Some elements of opposition to Russian hegemony appeared in the late nineteenth century. By 1900 a novel educational approach was being offered by reformers known as Jadidists (jadid is the Arabic word for "new.") The Jadidists, who received support from Tajiks, Tatars, and Uzbeks, were modernizers and nationalists who viewed Central Asia as a whole. Their position was that the religious and cultural greatness of Islamic civilization had been degraded in the Central Asia of their day. The Tatars and Central Asians who shared these views established Jadidist schools in several cities in the Guberniya of Turkestan. Although the Jadidists were not necessarily anti-Russian, tsarist officials in Turkestan found their kind of education even more threatening than traditional Islamic teaching. By World War I, several cities in present-day Tajikistan had underground Jadidist organizations.
Between 1869 and 1913, uprisings against the amir of Bukhoro erupted under local rulers in the eastern part of the khanate. The uprisings of 1910 and 1913 required Russian troops to restore order. A peasant revolt also occurred in eastern Bukhoro in 1886. The failed Russian revolution of 1905 resonated very little among the indigenous populations of Central Asia. In the Duma (legislature) that was established in St. Petersburg as a consequence of the events of 1905, the indigenous inhabitants of Turkestan were allotted only six representatives. Subsequent to the second Duma in 1907, Central Asians were denied all representation.

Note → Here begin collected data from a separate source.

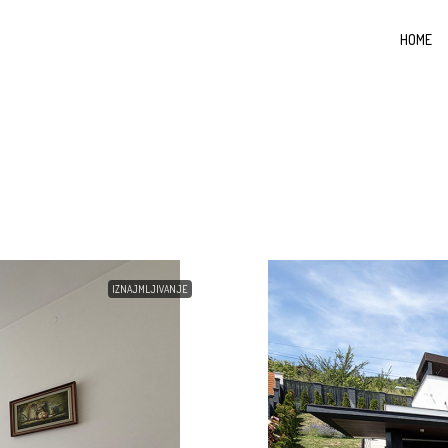
HOME
IZNAJMLJIVANJE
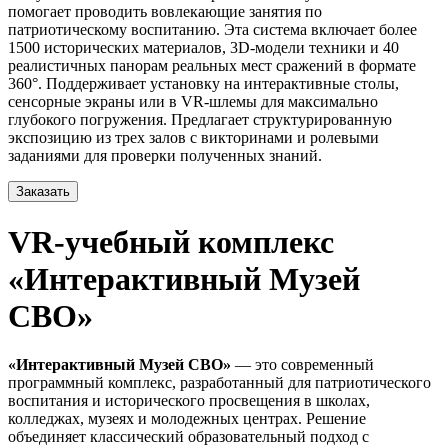
помогает проводить вовлекающие занятия по
патриотическому воспитанию. Эта система включает более
1500 исторических материалов, 3D-модели техники и 40
реалистичных панорам реальных мест сражений в формате
360°. Поддерживает установку на интерактивные столы,
сенсорные экраны или в VR-шлемы для максимально
глубокого погружения. Предлагает структурированную
экспозицию из трех залов с викторинами и ролевыми
заданиями для проверки полученных знаний.
Заказать
VR-учебный комплекс
«Интерактивный Музей
СВО»
«Интерактивный Музей СВО»
— это современный
программный комплекс, разработанный для патриотического
воспитания и исторического просвещения в школах,
колледжах, музеях и молодежных центрах. Решение
объединяет классический образовательный подход с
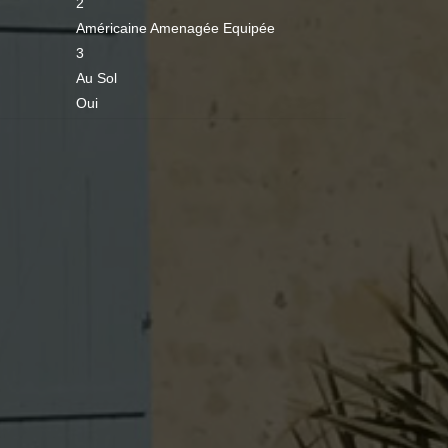
2
Américaine Amenagée Equipée
3
Au Sol
Oui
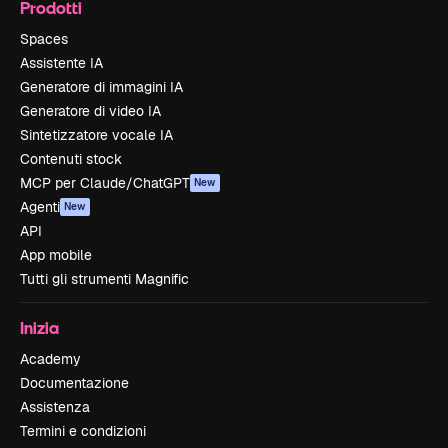
Prodotti
Spaces
Assistente IA
Generatore di immagini IA
Generatore di video IA
Sintetizzatore vocale IA
Contenuti stock
MCP per Claude/ChatGPT
New
Agenti
New
API
App mobile
Tutti gli strumenti Magnific
Inizia
Academy
Documentazione
Assistenza
Termini e condizioni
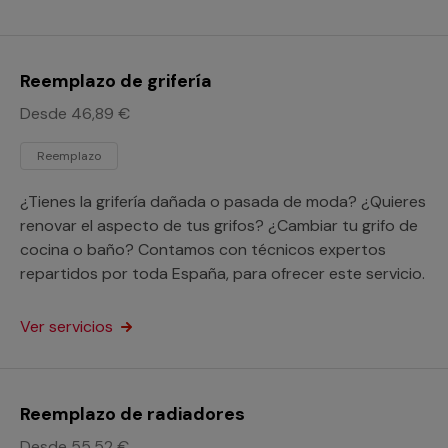
Reemplazo de grifería
Desde 46,89 €
Reemplazo
¿Tienes la grifería dañada o pasada de moda? ¿Quieres
renovar el aspecto de tus grifos? ¿Cambiar tu grifo de
cocina o baño? Contamos con técnicos expertos
repartidos por toda España, para ofrecer este servicio.
Ver servicios
Reemplazo de radiadores
Desde 55,52 €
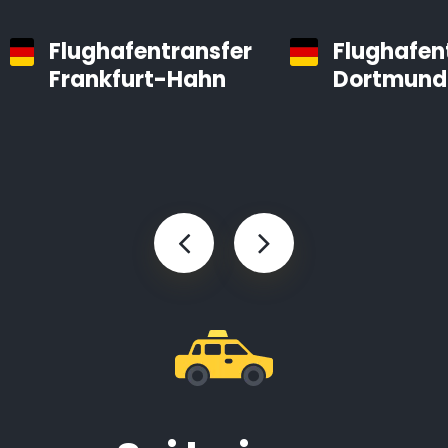
Flughafentransfer
Flughafen
Frankfurt-Hahn
Dortmund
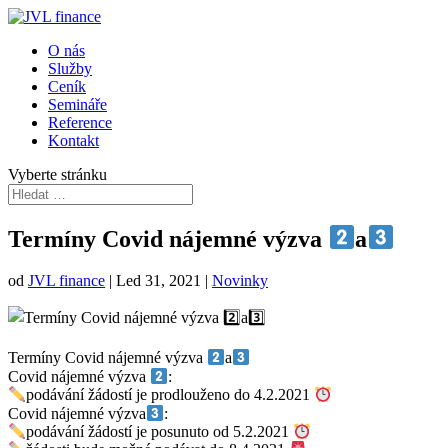
O nás
Služby
Ceník
Semináře
Reference
Kontakt
Vyberte stránku
Termíny Covid nájemné výzva
a
od
JVL finance
|
Led 31, 2021
|
Novinky
Termíny Covid nájemné výzva
a
Covid nájemné výzva
:
podávání žádostí je prodlouženo do 4.2.2021
Covid nájemné výzva
:
podávání žádostí je posunuto od 5.2.2021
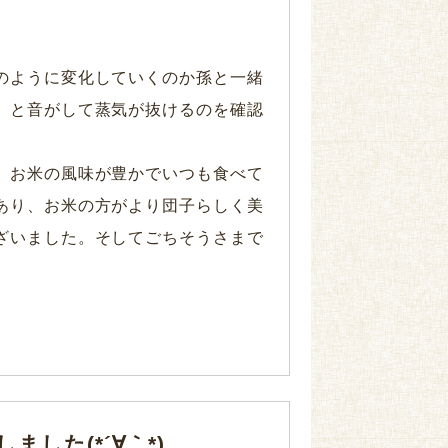
のように変化していくのか孫と一緒
」と音がして蒸気が抜けるのを確認
。お米の風味が豊かでいつも食べて
あり、お米の方がより団子らしく美
ざいました。そしてごちそうさまで
した(*´∀｀*)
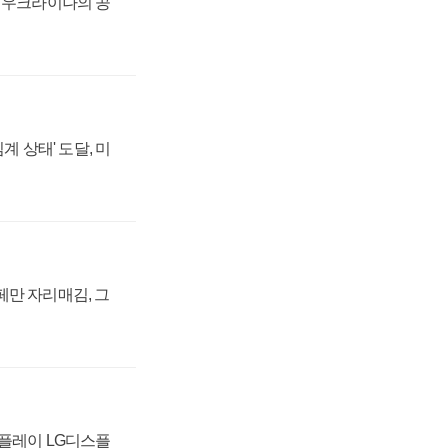
, 우크라이나의 공
계 상태' 도달, 미
페만 자리매김, 그
스플레이 LG디스플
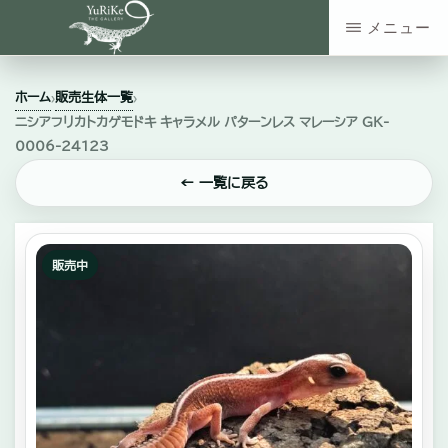
Skip
メニュー
to
YURIKE
神
main
THE
ホーム
販売生体一覧
›
›
GALLERY
奈
content
ニシアフリカトカゲモドキ キャラメル パターンレス マレーシア GK-
川
0006-24123
県
← 一覧に戻る
大
和
販売中
市
の
爬
虫
類・
エ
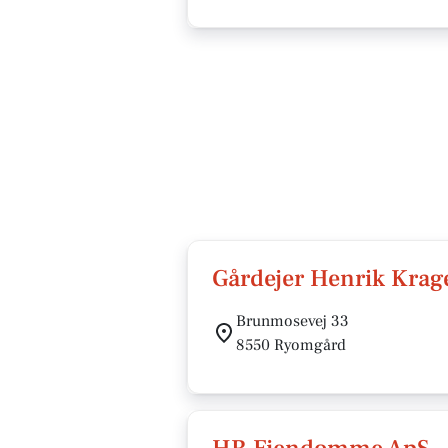
Gårdejer Henrik Kra
Brunmosevej 33
8550 Ryomgård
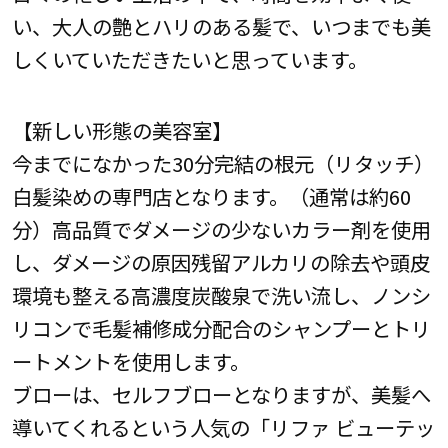
い、大人の艶とハリのある髪で、いつまでも美
しくいていただきたいと思っています。
【新しい形態の美容室】
今までになかった30分完結の根元（リタッチ）
白髪染めの専門店となります。（通常は約60
分）高品質でダメージの少ないカラー剤を使用
し、ダメージの原因残留アルカリの除去や頭皮
環境も整える高濃度炭酸泉で洗い流し、ノンシ
リコンで毛髪補修成分配合のシャンプーとトリ
ートメントを使用します。
ブローは、セルフブローとなりますが、美髪へ
導いてくれるという人気の「リファ ビューテッ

By 1916 discontent with the effects of Russian rule had grown substantially. Central Asians complained especially of discriminatory taxation and price gouging by Russian merchants. A flashpoint was Russia's revocation that year of Central Asians' traditional exemption from military service. In July 1916, the first violent reaction to the impending draft occurred when demonstrators attacked Russian soldiers in Khujand, in what would later be northern Tajikistan. Although clashes continued in various parts of Central Asia through the end of the year, Russian troops quickly brought the Khujand region back under control. The following year, the Russian Revolution ended tsarist rule in Central Asia.
In the early 1920s, the establishment of Soviet rule in Central Asia led to the creation of a new entity called Tajikistan as a republic within the Soviet Union. In contrast to the tsarist period, when most inhabitants of the future Tajikistan felt only limited Russian influence, the Soviet era saw a central authority exert itself in a way that was ideologically and culturally alien to the republic's inhabitants. The Tajik way of life experienced much change, even though social homogenization was never achieved.